◆ **Supplied records**:
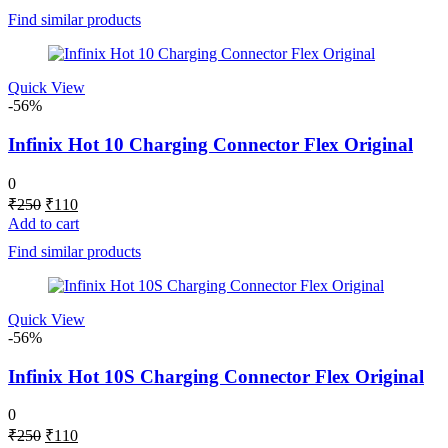
was:
is:
Find similar products
₹250.
₹115.
Quick View
-56%
Infinix Hot 10 Charging Connector Flex Original
0
Original
Current
₹
250
₹
110
price
price
Add to cart
was:
is:
Find similar products
₹250.
₹110.
Quick View
-56%
Infinix Hot 10S Charging Connector Flex Original
0
Original
Current
₹
250
₹
110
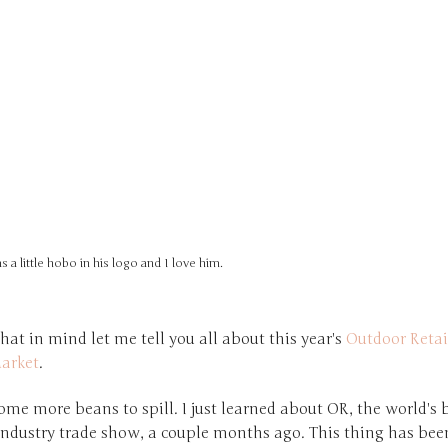
as a little hobo in his logo and I love him.
hat in mind let me tell you all about this year's
Outdoor Retai
arket
.
some more beans to spill. I just learned about OR, the world's 
industry trade show, a couple months ago. This thing has bee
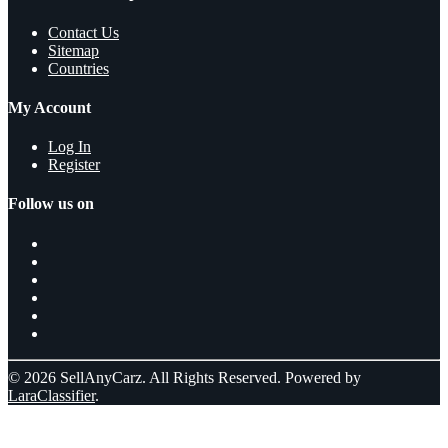
Contact Us
Sitemap
Countries
My Account
Log In
Register
Follow us on
© 2026 SellAnyCarz. All Rights Reserved. Powered by
LaraClassifier
.
Select a location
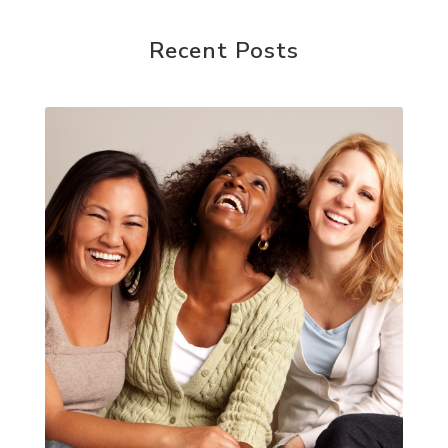
Recent Posts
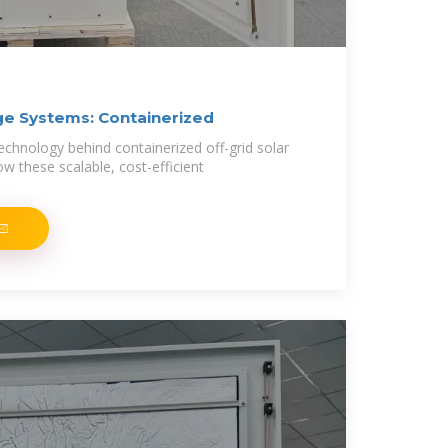
age Systems: Containerized
echnology behind containerized off-grid solar
w these scalable, cost-efficient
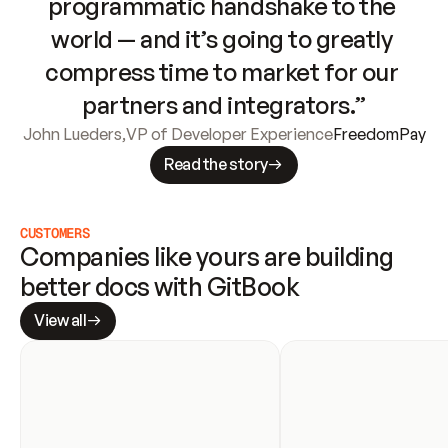
programmatic handshake to the 
world — and it’s going to greatly 
compress time to market for our 
partners and integrators.”
John Lueders
,
VP of Developer Experience
FreedomPay
Read the story
CUSTOMERS
Companies like yours are building 
better docs with GitBook
View all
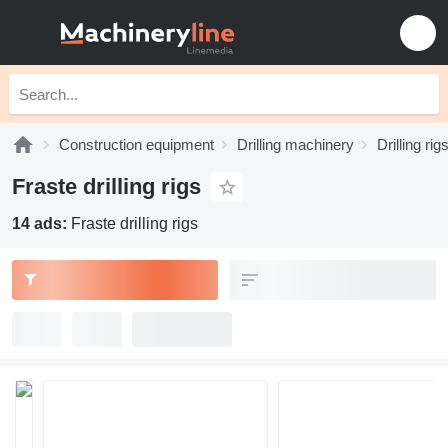
Construction equipment
Drilling machinery
Drilling rig
Fraste drilling rigs
14 ads:
Fraste drilling rigs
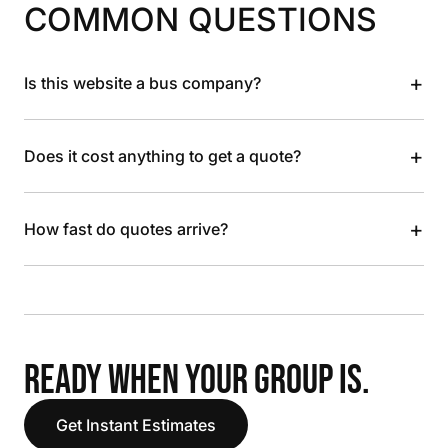
COMMON QUESTIONS
+
Is this website a bus company?
+
Does it cost anything to get a quote?
+
How fast do quotes arrive?
READY WHEN YOUR GROUP IS.
Get Instant Estimates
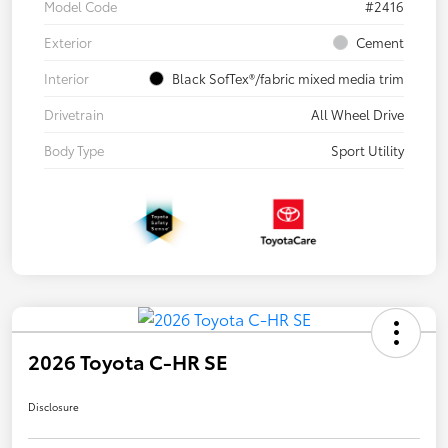
Model Code
#2416
Exterior
Cement
Interior
Black SofTex®/fabric mixed media trim
Drivetrain
All Wheel Drive
Body Type
Sport Utility
2026 Toyota C-HR SE
Disclosure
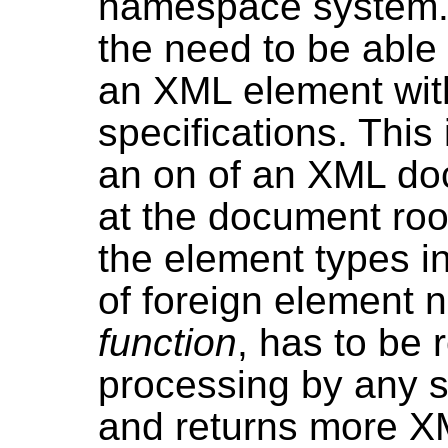
namespace system. 
the need to be able 
an XML element with
specifications. This
an on of an XML doc
at the document root
the element types 
of foreign element 
function
, has to be 
processing by any s
and returns more XM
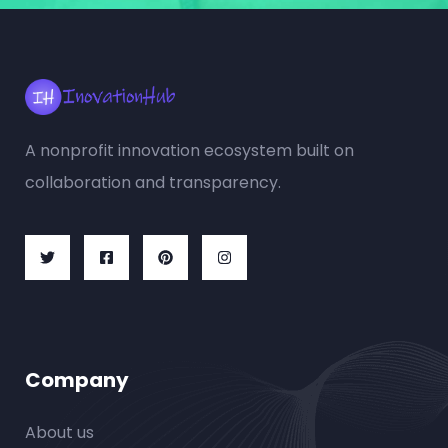
A nonprofit innovation ecosystem built on
collaboration and transparency.
Company
About us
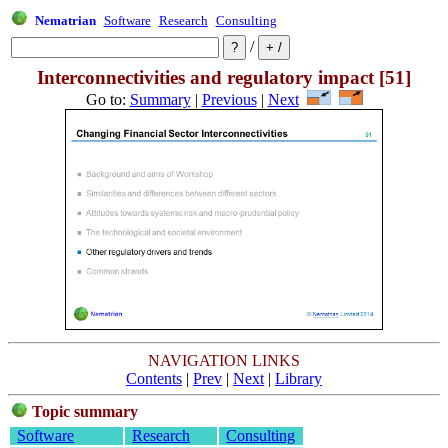
Nematrian
Software
Research
Consulting
/
Interconnectivities and regulatory impact [51]
Go to:
Summary
|
Previous
|
Next
NAVIGATION LINKS
Contents
|
Prev
|
Next
|
Library
Topic summary
Software
Research
Consulting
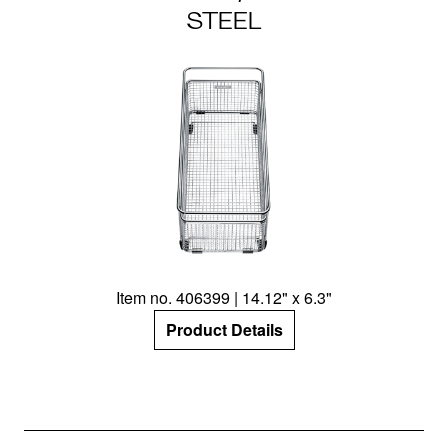
STEEL
Item no. 406399 | 14.12" x 6.3"
Product Details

◆ **Assigned task**: Pictures are to be dropped, and the remaining data set down exactly.

◆ **Written response**:
was:
is:
Find similar products
₹250.
₹115.
Quick View
-56%
Infinix Hot 10 Charging Connector Flex Original
0
Original
Current
₹
250
₹
110
price
price
Add to cart
was:
is:
Find similar products
₹250.
₹110.
Quick View
-56%
Infinix Hot 10S Charging Connector Flex Original
0
Original
Current
₹
250
₹
110
as a little hobo in his logo and I love him.
hat in mind let me tell you all about this year's
Outdoor Retai
arket
.
some more beans to spill. I just learned about OR, the world's 
industry trade show, a couple months ago. This thing has bee
Contact Us
Sitemap
Countries
My Account
Log In
Register
Follow us on
© 2026 SellAnyCarz. All Rights Reserved. Powered by
LaraClassifier
.
Select a location
Recent Posts
age Systems: Containerized
echnology behind containerized off-grid solar
w these scalable, cost-efficient
programmatic handshake to the 
world — and it’s going to greatly 
compress time to market for our 
partners and integrators.”
John Lueders
,
VP of Developer Experience
FreedomPay
Read the story
CUSTOMERS
Companies like yours are building 
better docs with GitBook
View all
Construction equipment
Drilling machinery
Drilling rig
Fraste drilling rigs
14 ads:
Fraste drilling rigs
COMMON QUESTIONS
+
Is this website a bus company?
+
Does it cost anything to get a quote?
+
How fast do quotes arrive?
READY WHEN YOUR GROUP IS.
Get Instant Estimates
Model Code
#2416
Exterior
Cement
Interior
Black SofTex®/fabric mixed media trim
Drivetrain
All Wheel Drive
Body Type
Sport Utility
2026 Toyota C-HR SE
Disclosure
namespace system. 
the need to be able 
an XML element with
specifications. This
an on of an XML doc
at the document root
the element types 
of foreign element 
function
, has to be 
processing by any s
and returns more XM
A nonprofit innovation ecosystem built on
collaboration and transparency.
Company
About us
Nematrian
Software
Research
Consulting
/
Interconnectivities and regulatory impact [51]
Go to:
Summary
|
Previous
|
Next
NAVIGATION LINKS
Contents
|
Prev
|
Next
|
Library
Topic summary
Software
Research
Consulting
STEEL
Item no. 406399 | 14.12" x 6.3"
Product Details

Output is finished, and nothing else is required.